July 31, 2008

The Case for Box Collectors

Every so often you hear of a collector buying up an old empty display box from the Fifties or Sixties. They're not the subject of this post.

I'm writing about the fact that so many collectors purchase a full box of packs, instead of individual packs. The practice has become so common that card manufacturers now cater to the box collector.

And not just with the upper-tier consumer, either. Thus the presence (and desirability) of box loaders. And as an aside, are box loaders the modern-day equivalent to cards that used to be found on box bottoms? I think they are...

Thus the common parlance of referring to the odds of receiving a specific card based on times-per-case, not times-per-box. We are surprised when a box contains an unexpectedly large (or small) amount of chase cards. We've come to expect excellent collation, and are thrown for a loop when we rack up doubles and triples, just from 24 packs.
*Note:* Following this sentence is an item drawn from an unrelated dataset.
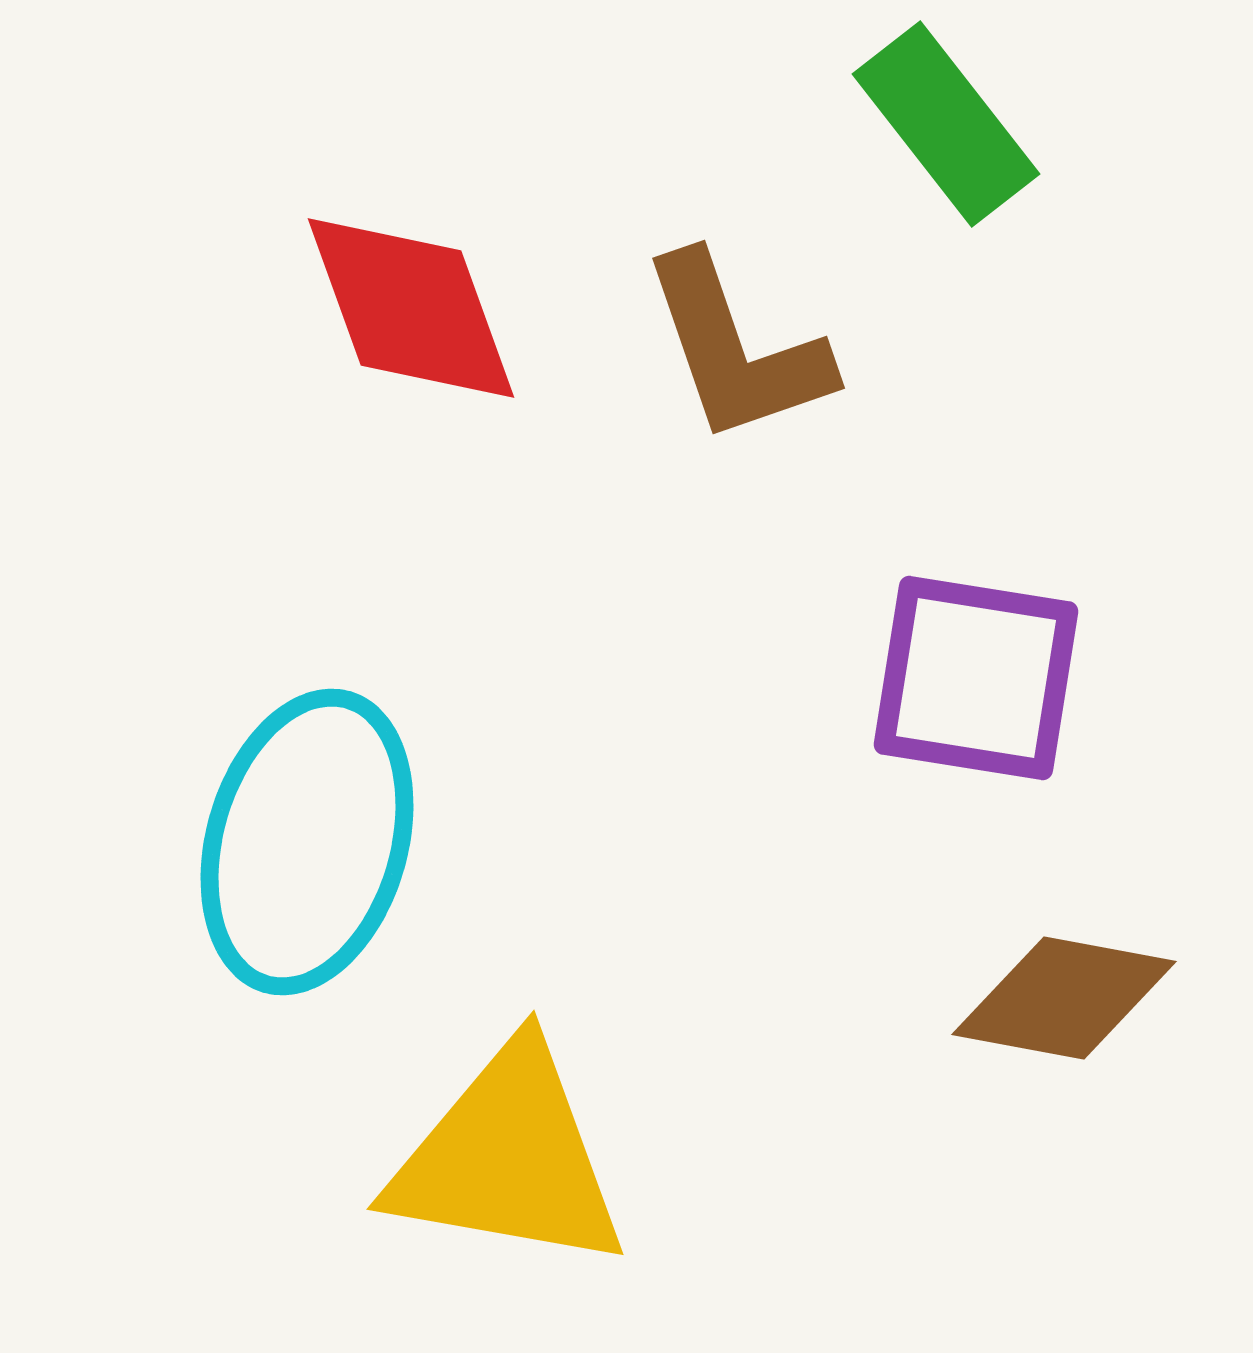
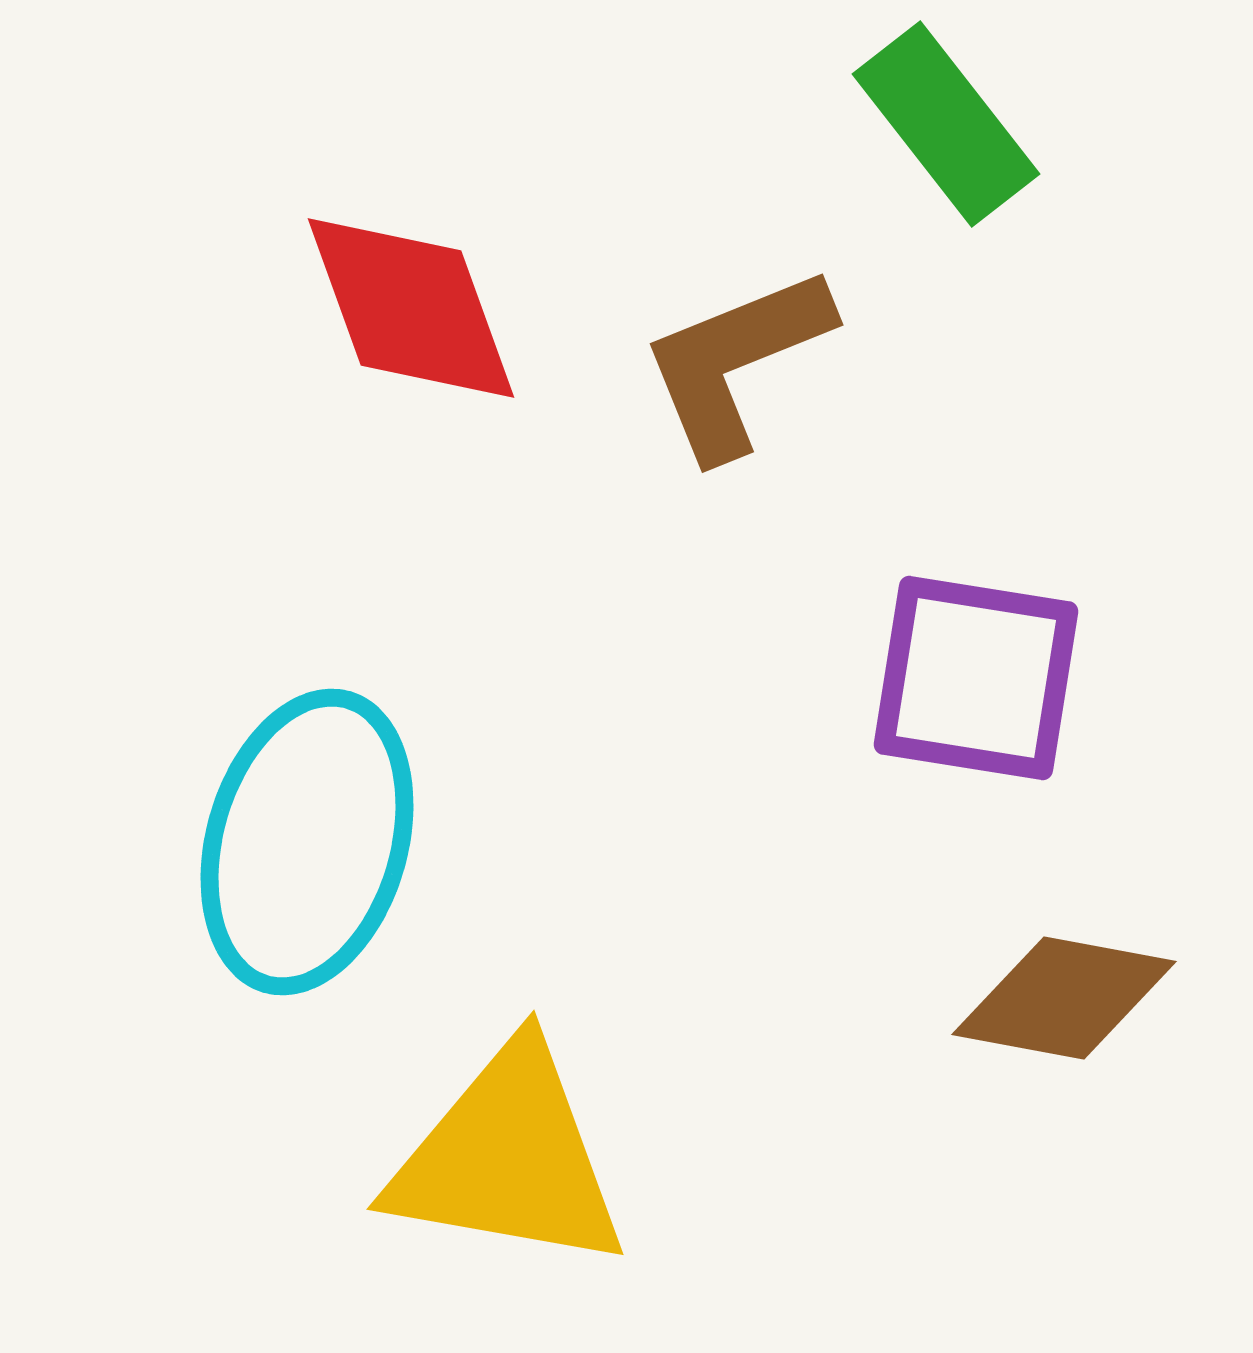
brown L-shape: moved 13 px down; rotated 87 degrees clockwise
Purchasing cards by the box is such a regular occurrence that manufacturers have taken to selling cards at retail stores (themselves big boxes) in mini boxes, with mini packs stacked inside like nesting dolls. It's half the amount of cards, at half the price, like the manufacturers are training young collectors for when they can afford the big boy boxes.

It's an interesting situation that's evolved over the years. I'd never really noticed it until I started working next door to a Kmart and would browse the store on my lunch break. The mini box seems so perfect a vehicle for training young collectors to buy in bulk (especially those boxes that come replete with guaranteed jersey card), and I'm sure they make nice gifts.

But what does it say about where the hobby is going? Does it effectively spell the death of the pack? Or was the pack already on a path to a slow demise before the box boom? Also, what does it say about the future marketing of the case?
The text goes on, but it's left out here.